A good way to examine and explore YouTube is by looking at the Internet’s influential technological and cultural impact on our shared history. However, as YouTube is a very young technology and cultural influencer, a comprehensive examination presents a significant challenge. For example, film and television technologies and techniques are almost 175 years old when combined. YouTube will be 11 years old in 2016. Fortunately, much of YouTube’s content is prerecorded video from news and journalistic sources, and that content (e.g., important political events, elections, concerts, newscasts and wars—widely covered world events that were cataloged and recorded using photographic still and moving images from film and television) is historically relevant.

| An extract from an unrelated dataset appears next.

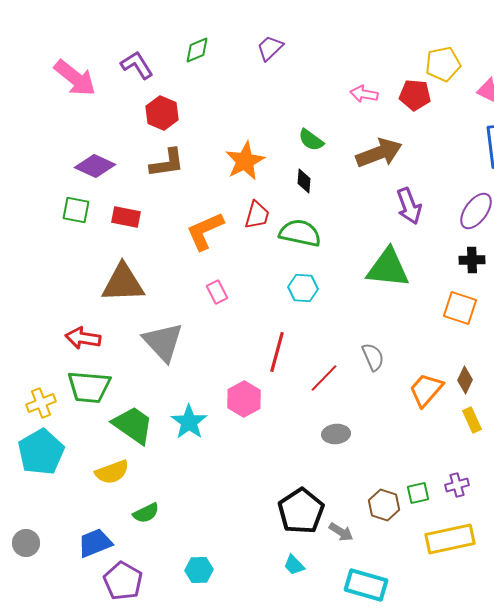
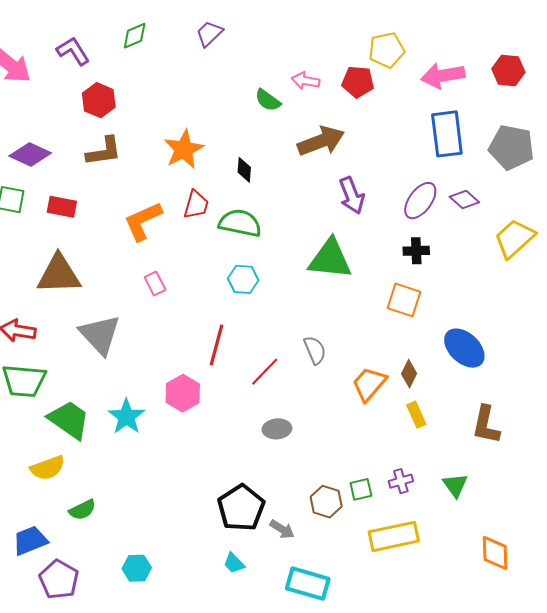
green semicircle: (311, 140) -> (268, 100), moved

One particularly influential event—the Vietnam War—which everyone agrees is historically important, can easily be traced by watching YouTube’s compilation reels, archived network news broadcasts from during the Vietnam War on YouTube and pictures of what people were saying about the war during the time of the war. A study of the Vietnam War, through the YouTube lens, also gives us the benefit of seeing what was actually communicated to people during that time, rather than our collective memory of it, and the journalistic practices used in reporting the Vietnam War. Also, YouTube allows us to compare how journalists reported subsequent wars, such as the Persian Gulf and Iraq wars, with YouTubers’ written and video comments and responses. YouTube shapes and bridges our cultural memory and feelings about war across time. In effect, YouTube is the cultural “mirror” and “window” for the Vietnam, Persian Gulf and Iraq wars, presented in words, pictures and music. Viewers who watched the television news in the late 1960s—live—were shown poignant and sometimes shocking images of the war leading to a description of the Vietnam War as the first “filmed war” and “living room war.” Many of those original broadcast television viewers are now YouTubers who post their personal views and upload videos about the Vietnam War.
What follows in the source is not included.